Having lost some of their own the police were determined not to make the same mistake when they were informed of the surviving burglar’s whereabouts. 200 officers cordoned off the area around 100 Sidney Street. Despite their huge advantage of numbers the Metropolitan Police still found itself more or less outgunned by the small band of politically active Latvian burglars.
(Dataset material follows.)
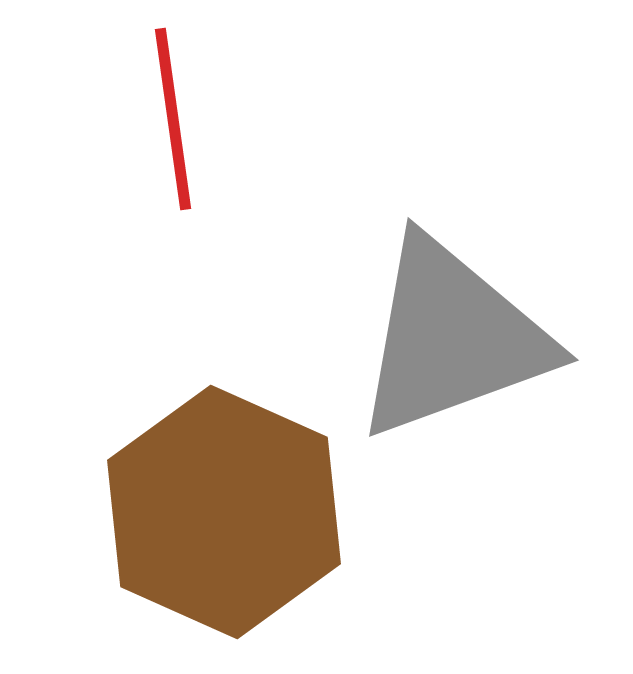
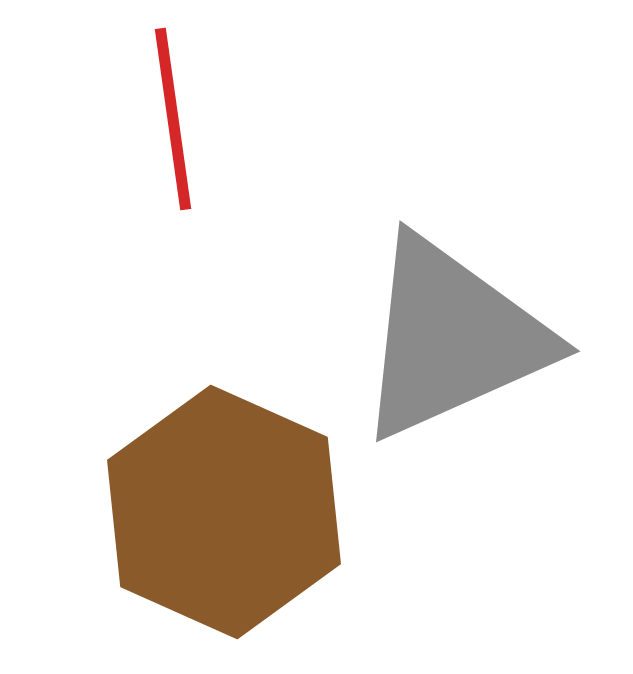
gray triangle: rotated 4 degrees counterclockwise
The police weren’t the only ones interested in the siege. Then Home Secretary Winston Churchill had heard about the siege and had arrived on the scene with a detachment of Scots Guards and a piece of field artillery en route . . . you know, just in case. By the time the big gun showed up the building was already in flames anyway and Churchill decided the fire brigade should just hold off for a bit to see what would happen. The place burned down and the two burglars inside were roasted which wasn’t actually that surprising when you think about it.
- 1959 -
The Soviet Union launch Luna I, the first vehicle to exit the Earth’s orbit, circle the moon and settle in a heliocentric orbit. The little rocket that could celebrated it’s achievement by doing a huge straight-line burnout over the Indian Ocean (one presumes releasing 1kg of sodium gas in a glowing, orange trail is the astronomical equivalent of cutting a massive 11).
Luna I now lives the quiet life between the orbits of the Earth and Mars under the name Мечта (Russian: “Dream”). A year, in its neighbourhood, takes 450 days so it’s probably aging gracefully.